Der Markt für persönliche Bankkarten weist eine signifikante regionale Heterogenität in Bezug auf Wachstumsraten, Produktmix und zugrunde liegende Nachfragetreiber auf, die Unterschiede in der Reife der Finanzinfrastruktur, den regulatorischen Umgebungen und dem Verbraucherverhalten widerspiegelt.
Nordamerika bleibt die reifste und umsatzstärkste Region und machte 2025 schätzungsweise 35–38 % des gesamten globalen Marktwertes aus. Die Vereinigten Staaten treiben den Großteil des regionalen Umsatzes durch ihr hochentwickeltes Kreditkartenökosystem an, wobei Premium-Kartenprodukte, Co-Brand-Partnerschaften und revolvierende Kredite erhebliche Interchange- und Zinseinnahmen generieren.
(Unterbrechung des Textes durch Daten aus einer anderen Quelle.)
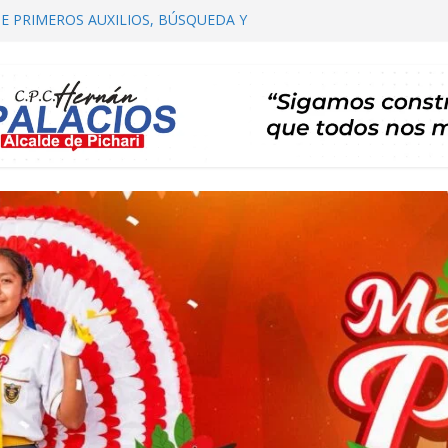
E PRIMEROS AUXILIOS, BÚSQUEDA Y
HARI
OMITÉ DISTRITAL DE SALUD – CODISA
ARI PARTICIPA EN EL PRIMER
AUTORIDADES COMUNALES
ALIZACIÓN DE PLAN DE DESARROLLO
ARI 2026 – 2035 ETAPA DE PROPUESTAS
CARTERA DE PROYECTOS
RTA TE INVITA A SU I FESTIVAL DEL CAFÉ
Die regionale CAGR wird auf etwa 1,8–2,0 % geschätzt, was eine Marktsättigung bei der Kartendurchdringung in Verbindung mit regulatorischen Gegenwinden aus Diskussionen über Interchange-Gebührenreformen widerspiegelt. Kanada und Mexiko tragen zum sekundären Wachstum bei, wobei Mexiko mit der Ausweitung der Bankeninfrastruktur eine schnellere Akzeptanz zeigt.
Europa repräsentiert den zweitgrößten regionalen Block mit einem geschätzten Umsatzanteil von 25–28 %. Das Vereinigte Königreich, Deutschland und Frankreich sind die Anker des regionalen Volumens, mit hohen Kontaktlos-Kartendurchdringungsraten in den nordischen Ländern und den Benelux-Märkten. Die regulatorische Standardisierung unter PSD2 und dem EU-Interchange-Gebührenrahmen moderiert die Rentabilität der Emittenten, fördert aber die Interoperabilität. Die regionale CAGR wird auf 2,0–2,3 % geschätzt, wobei Osteuropa und Russland schneller wachsende Taschen bei der Ausgabe von Debitkarten darstellen.
Asien-Pazifik ist die am schnellsten wachsende Region, die voraussichtlich bis 2033 mit einer CAGR von 3,5–4,0 % expandieren wird, angetrieben durch Chinas massives digitales Zahlungsökosystem, Indiens UPI-gebundene Kartenausweitung und die wachsende Bankkundenpopulation Südostasiens in Indonesien, Vietnam und den Philippinen. Japan und Südkorea weisen hohe Kartendurchdringungsraten auf, tragen aber ein geringeres inkrementelles Wachstum bei. Der Finanztechnologiemarkt ist in dieser Region am disruptivsten, mit Super-Apps und Neobanken, die aggressiv mit traditionellen Bankkartenemittenten konkurrieren.
Der Nahe Osten und Afrika ist eine aufstrebende Region mit hohem Potenzial, wobei die GCC-Länder eine schnelle Akzeptanz von Premium- und Kontaktlos-Kartenprodukten zeigen, die an hohe Pro-Kopf-Einkommen gebunden sind, während Subsahara-Afrika eine langfristige Wachstumschance für finanzielle Inklusion mit Mobile-First-Kartenakzeptanzwegen darstellt. Die regionale CAGR wird auf 3,0–3,5 % geschätzt.
Südamerika, angeführt von Brasilien und Argentinien, navigiert ein komplexes Makroumfeld von Inflation und Währungsvolatilität, obwohl Brasiliens Fintech-Ökosystem und Pix-Zahlungsinfrastruktur innovative Kartenproduktverknüpfungen vorantreiben. Die regionale CAGR beträgt etwa 2,5–3,0 %.